I have the best class this year! They are so good. None of my students have any behavior problems. On the first day of school I kept pausing while I was talking. I was getting more and more frustrated with myself. I was wondering, "Did I lose the teaching touch? What is with the pausing? Did I forget how to talk to a group of people?" Nope. It was because no one was interrupting me by shouting obscenities or swear words, no one was throwing any furniture or books, no one was threatening to kill me, no one was throwing a tantrum because I was giving someone else individual attention, and no one was spitting on their neighbor. I didn't know what to do. The past two years I wasn't able to finish a complete thought, let alone a sentence without a swear word, book, spit, punch or death threat being thrown my way. This year is a dream! I tell the kids all of the time they are the best class I've ever had. I actually get a little sad saying goodbye to them on Fridays because I know I won't see them until Monday. This class really couldn't get any better. They try hard, they pay attention, they do what I tell them to do, they don't even get crazy before a storm or during a full moon, and best of all they are excited about any new material I have to teach them. I swear, I could say tomorrow morning, "We are going to learn about watching grass grow," and they'd cheer. Their behavior is the best. I rarely have to tell them individually or collectively to "settle down", "listen" or "get to work". Reverse psychology and positive reinforcement works wonders with them. I'll say, "I LOVE how Johnny is working so hard", then they all work hard. Or "you can do this, you are smart", then they go try their hardest.

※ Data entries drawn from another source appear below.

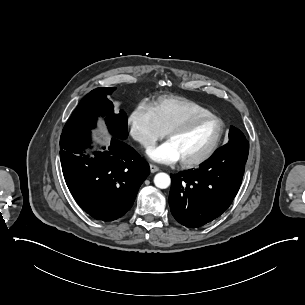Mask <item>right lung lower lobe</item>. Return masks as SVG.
<instances>
[{"label":"right lung lower lobe","mask_w":305,"mask_h":305,"mask_svg":"<svg viewBox=\"0 0 305 305\" xmlns=\"http://www.w3.org/2000/svg\"><path fill=\"white\" fill-rule=\"evenodd\" d=\"M90 132L62 134L60 160L66 184L78 205L97 220L122 217L133 205L150 173L148 163L123 139H111L109 151L85 156Z\"/></svg>","instance_id":"right-lung-lower-lobe-1"}]
</instances>
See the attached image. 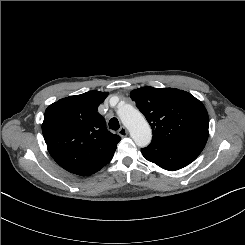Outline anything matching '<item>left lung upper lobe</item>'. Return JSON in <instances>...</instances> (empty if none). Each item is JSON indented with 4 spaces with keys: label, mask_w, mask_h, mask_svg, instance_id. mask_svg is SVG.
Instances as JSON below:
<instances>
[{
    "label": "left lung upper lobe",
    "mask_w": 245,
    "mask_h": 245,
    "mask_svg": "<svg viewBox=\"0 0 245 245\" xmlns=\"http://www.w3.org/2000/svg\"><path fill=\"white\" fill-rule=\"evenodd\" d=\"M130 96L153 131L152 140L200 154L208 138V113L198 99L173 88L142 87Z\"/></svg>",
    "instance_id": "obj_1"
}]
</instances>
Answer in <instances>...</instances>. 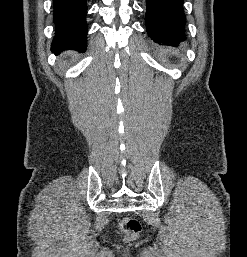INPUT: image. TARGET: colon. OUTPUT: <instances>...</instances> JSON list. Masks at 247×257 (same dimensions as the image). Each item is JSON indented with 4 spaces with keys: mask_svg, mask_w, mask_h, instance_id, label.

In the past if I said, "I LOVE how hard Johnny is working", kids would think, and often say, "Well, Johnny is a big nerd." In the past if I told them, "You can do this, you're smart", they'd tell me "No I can't and you are dumb if you think I can do it." Or they'd throw something and storm out of the room and run away.
Today marked the half way point of the school year. Last night I went to bed thinking "I have the best class. They are so excited to learn about everything. I am so lucky." Then it turned to "I am halfway done with this class. I will never have a class this good again. It took 14 years to get kids this good, I'll never strike gold twice." And worse, "Even if I do have a good class, I'll compare them to this class and they will never measure up. This class has blessed, and ruined me at the same time." Then I got a little teary and fell asleep. This morning I was still all nostalgic thinking, "I am so lucky. I love getting out of bed and going to work." However, once I got to school it was a different story. The day started out with a girl announcing, "This is my last day. We are moving to (a southern state) tomorrow because my mom is sick of winter." I should tell you that the temperature (considering wind chill) has only been ABOVE -15 at noon for exactly 7 days since November 3. I hate winter too, but I've decided long ago that I'm stuck here because this is where I live. Considering up and moving because of the weather isn't something most people do, I didn't believe her. Sure enough, I got an e-mail at 9:00 from her mom telling me the movers came during Christmas break, took their stuff, and they are all hopping on a plane tomorrow morning and saying "Adios" to Fargo forever. This girl gave me a picture she drew(of the Eiffel tower) on the back of her homework that said, "Pairs. The Citee of Love. to mrs, farFled". All I thought was, "Well, now the pressure of teaching you how to spell is no longer mine." I only have seven girls in my class, so they are all pretty close friends. The girls who is moving is definitely a leader. The rest are very sweet, but not the "take charge" type. We went through her tearful passing out of her "good-bye cookies" then they pretty much pulled themselves together. I was sad and worried about how the remaining six girls will cope and wondered who will end up taking the leadership role.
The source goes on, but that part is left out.